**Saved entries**
▬▬▬▬▬▬

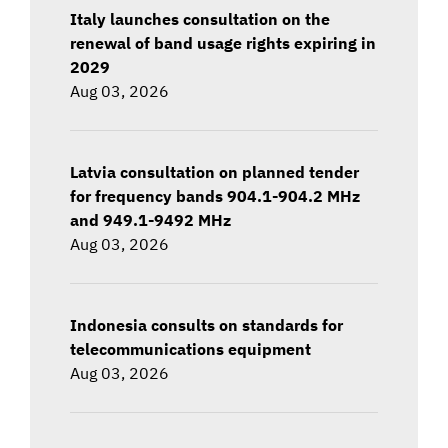
Italy launches consultation on the
renewal of band usage rights expiring in
2029
Aug 03, 2026
Latvia consultation on planned tender
for frequency bands 904.1-904.2 MHz
and 949.1-9492 MHz
Aug 03, 2026
Indonesia consults on standards for
telecommunications equipment
Aug 03, 2026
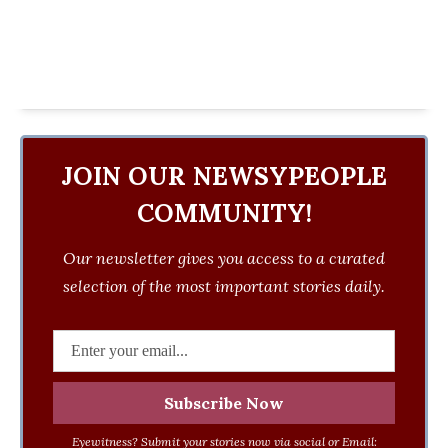
JOIN OUR NEWSYPEOPLE
COMMUNITY!
Our newsletter gives you access to a curated
selection of the most important stories daily.
Eyewitness? Submit your stories now via social or Email:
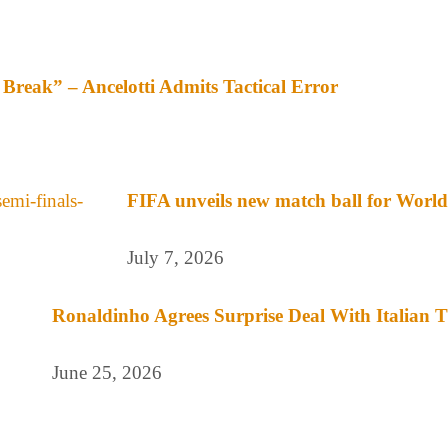
Break” – Ancelotti Admits Tactical Error
FIFA unveils new match ball for World 
July 7, 2026
Ronaldinho Agrees Surprise Deal With Italian
June 25, 2026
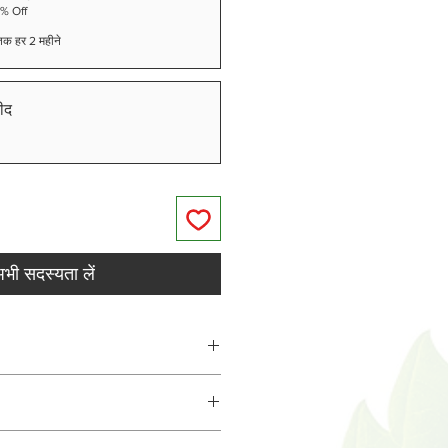
5% Off
े तक हर 2 महीने
ीद
भी सदस्यता लें
treat, 26-50lbs - 2 treat,
at, over 75lbs 4 treat.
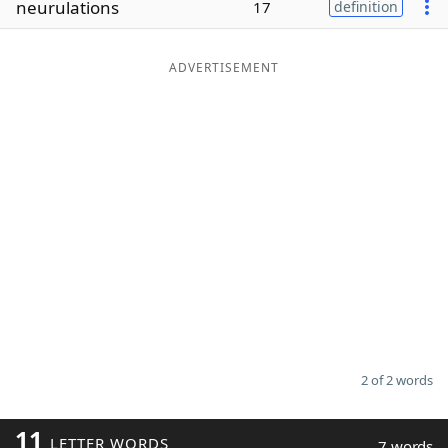
neurulations
17
definition
Word List
Maker
ADVERTISEMENT
Blog
Our Brands
2 of 2 words
11
LETTER WORDS
7 words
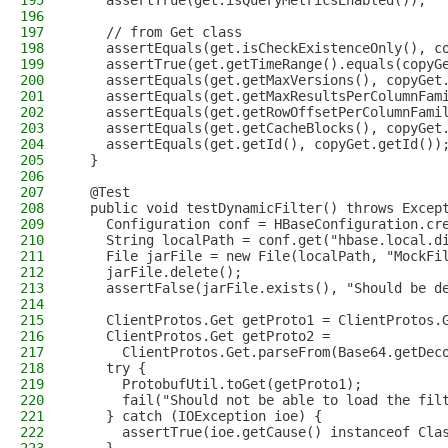
195
    assertTrue(get.isQueryMetricsEnabled());
196
197
    // from Get class
198
    assertEquals(get.isCheckExistenceOnly(), c
199
    assertTrue(get.getTimeRange().equals(copyG
200
    assertEquals(get.getMaxVersions(), copyGet
201
    assertEquals(get.getMaxResultsPerColumnFam
202
    assertEquals(get.getRowOffsetPerColumnFami
203
    assertEquals(get.getCacheBlocks(), copyGet
204
    assertEquals(get.getId(), copyGet.getId())
205
  }
206
207
  @Test
208
  public void testDynamicFilter() throws Excep
209
    Configuration conf = HBaseConfiguration.cr
210
    String localPath = conf.get("hbase.local.d
211
    File jarFile = new File(localPath, "MockFi
212
    jarFile.delete();
213
    assertFalse(jarFile.exists(), "Should be d
214
215
    ClientProtos.Get getProto1 = ClientProtos.
216
    ClientProtos.Get getProto2 =
217
      ClientProtos.Get.parseFrom(Base64.getDec
218
    try {
219
      ProtobufUtil.toGet(getProto1);
220
      fail("Should not be able to load the fil
221
    } catch (IOException ioe) {
222
      assertTrue(ioe.getCause() instanceof Cla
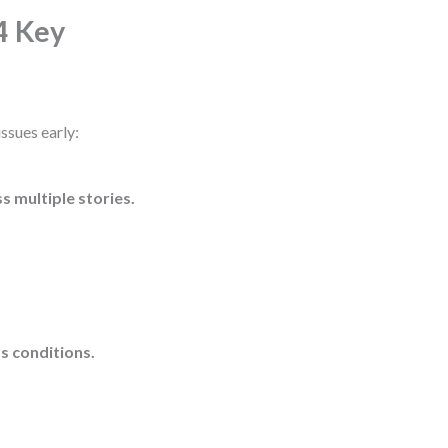
4 Key
issues early:
ss multiple stories.
s conditions.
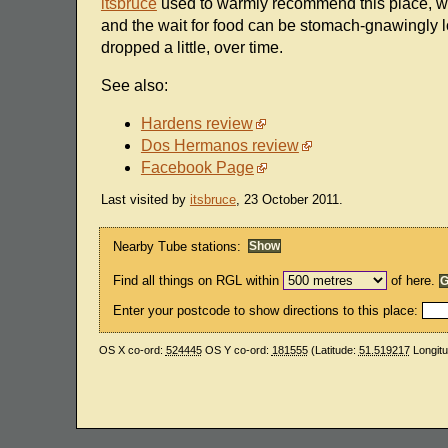
itsbruce
used to warmly recommend this place, wit
and the wait for food can be stomach-gnawingly lo
dropped a little, over time.
See also:
Hardens review
Dos Hermanos review
Facebook Page
Last visited by
itsbruce
, 23 October 2011.
Nearby Tube stations:
Find all things on RGL within
of here.
Enter your postcode to show directions to this place:
OS X co-ord:
524445
OS Y co-ord:
181555
(Latitude:
51.519217
Longit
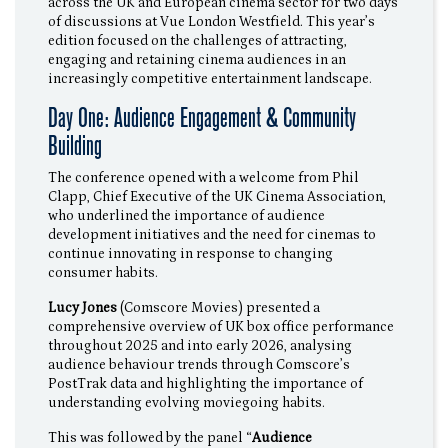
across the UK and European cinema sector for two days
of discussions at Vue London Westfield. This year’s
edition focused on the challenges of attracting,
engaging and retaining cinema audiences in an
increasingly competitive entertainment landscape.
Day One: Audience Engagement & Community
Building
The conference opened with a welcome from Phil
Clapp, Chief Executive of the UK Cinema Association,
who underlined the importance of audience
development initiatives and the need for cinemas to
continue innovating in response to changing
consumer habits.
Lucy Jones
(Comscore Movies) presented a
comprehensive overview of UK box office performance
throughout 2025 and into early 2026, analysing
audience behaviour trends through Comscore’s
PostTrak data and highlighting the importance of
understanding evolving moviegoing habits.
This was followed by the panel “
Audience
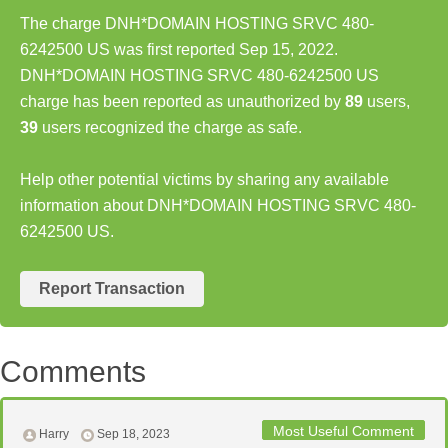
The charge DNH*DOMAIN HOSTING SRVC 480-
6242500 US was first reported Sep 15, 2022.
DNH*DOMAIN HOSTING SRVC 480-6242500 US
charge has been reported as unauthorized by
89
users,
39
users recognized the charge as safe.
Help other potential victims by sharing any available
information about DNH*DOMAIN HOSTING SRVC 480-
6242500 US.
Report Transaction
Comments
Most Useful Comment
Harry
Sep 18, 2023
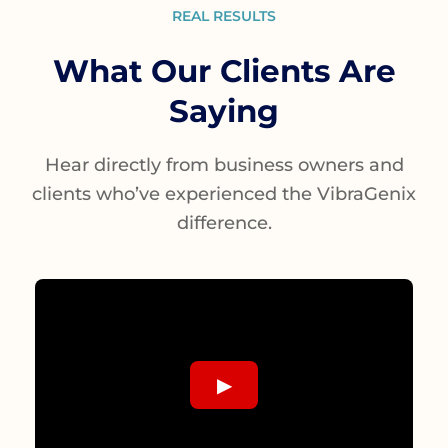
REAL RESULTS
What Our Clients Are
Saying
Hear directly from business owners and
clients who’ve experienced the VibraGenix
difference.
▶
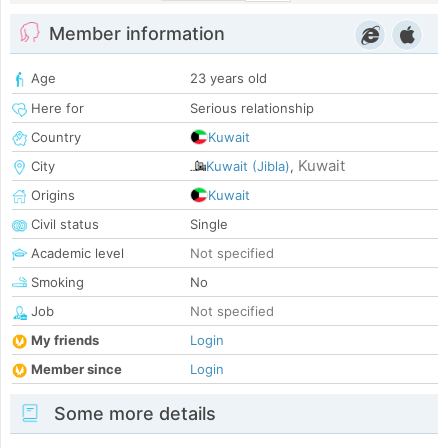
Member information
Age
23 years old
Here for
Serious relationship
Country
Kuwait
Kuwait
City
Kuwait (Jibla)
,
Origins
Kuwait
Civil status
Single
Academic level
Not specified
Smoking
No
Job
Not specified
My friends
Login
Member since
Login
Some more details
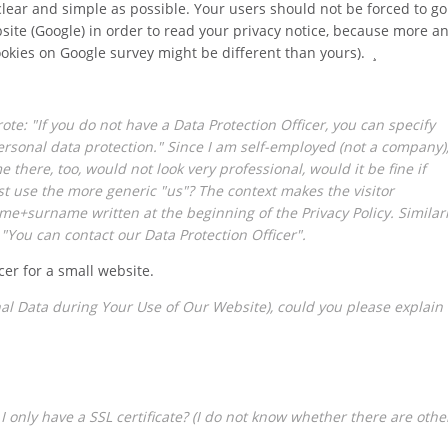
clear and simple as possible. Your users should not be forced to go
bsite (Google) in order to read your privacy notice, because more a
ookies on Google survey might be different than yours). ¸
rote: "If you do not have a Data Protection Officer, you can specify
rsonal data protection." Since I am self-employed (not a company)
here, too, would not look very professional, would it be fine if
st use the more generic "us"? The context makes the visitor
me+surname written at the beginning of the Privacy Policy. Similar
 "You can contact our Data Protection Officer".
cer for a small website.
nal Data during Your Use of Our Website), could you please explain
f I only have a SSL certificate? (I do not know whether there are othe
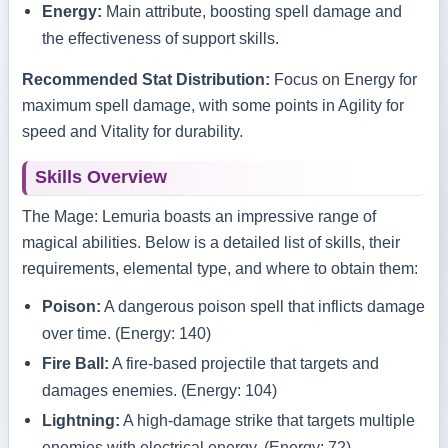
Energy:
Main attribute, boosting spell damage and
the effectiveness of support skills.
Recommended Stat Distribution:
Focus on Energy for
maximum spell damage, with some points in Agility for
speed and Vitality for durability.
Skills Overview
The Mage: Lemuria boasts an impressive range of
magical abilities. Below is a detailed list of skills, their
requirements, elemental type, and where to obtain them:
Poison:
A dangerous poison spell that inflicts damage
over time. (Energy: 140)
Fire Ball:
A fire-based projectile that targets and
damages enemies. (Energy: 104)
Lightning:
A high-damage strike that targets multiple
enemies with electrical energy. (Energy: 72)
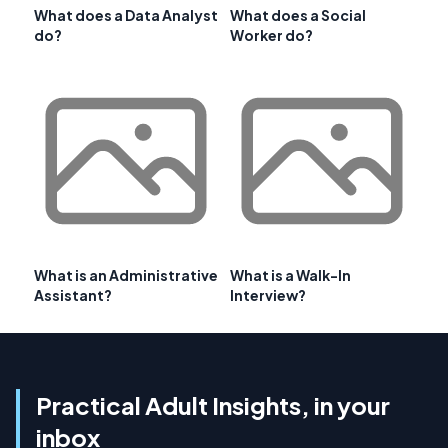
What does a Data Analyst
What does a Social
do?
Worker do?
What is an Administrative
What is a Walk-In
Assistant?
Interview?
Practical Adult Insights, in your
inbox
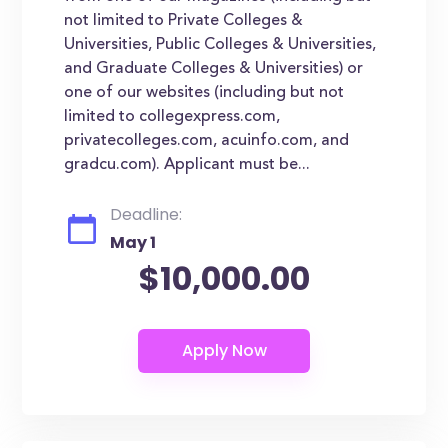
not limited to Private Colleges &
Universities, Public Colleges & Universities,
and Graduate Colleges & Universities) or
one of our websites (including but not
limited to collegexpress.com,
privatecolleges.com, acuinfo.com, and
gradcu.com). Applicant must be...
Deadline:
May 1
$10,000.00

▬▬▬▬▬▬

Find the line that contains "can contact our", then write out that line and each one after it, exactly and with nothing else, through the end of the entries above, without the pictures.

**EXERCISE RESULT**
 "You can contact our Data Protection Officer".
cer for a small website.
nal Data during Your Use of Our Website), could you please explain
f I only have a SSL certificate? (I do not know whether there are othe
Energy:
Main attribute, boosting spell damage and
the effectiveness of support skills.
Recommended Stat Distribution:
Focus on Energy for
maximum spell damage, with some points in Agility for
speed and Vitality for durability.
Skills Overview
The Mage: Lemuria boasts an impressive range of
magical abilities. Below is a detailed list of skills, their
requirements, elemental type, and where to obtain them:
Poison:
A dangerous poison spell that inflicts damage
over time. (Energy: 140)
Fire Ball:
A fire-based projectile that targets and
damages enemies. (Energy: 104)
Lightning:
A high-damage strike that targets multiple
enemies with electrical energy. (Energy: 72)
What does a Data Analyst
What does a Social
do?
Worker do?
What is an Administrative
What is a Walk-In
Assistant?
Interview?
Practical Adult Insights, in your
inbox
not limited to Private Colleges &
Universities, Public Colleges & Universities,
and Graduate Colleges & Universities) or
one of our websites (including but not
limited to collegexpress.com,
privatecolleges.com, acuinfo.com, and
gradcu.com). Applicant must be...
Deadline:
May 1
$10,000.00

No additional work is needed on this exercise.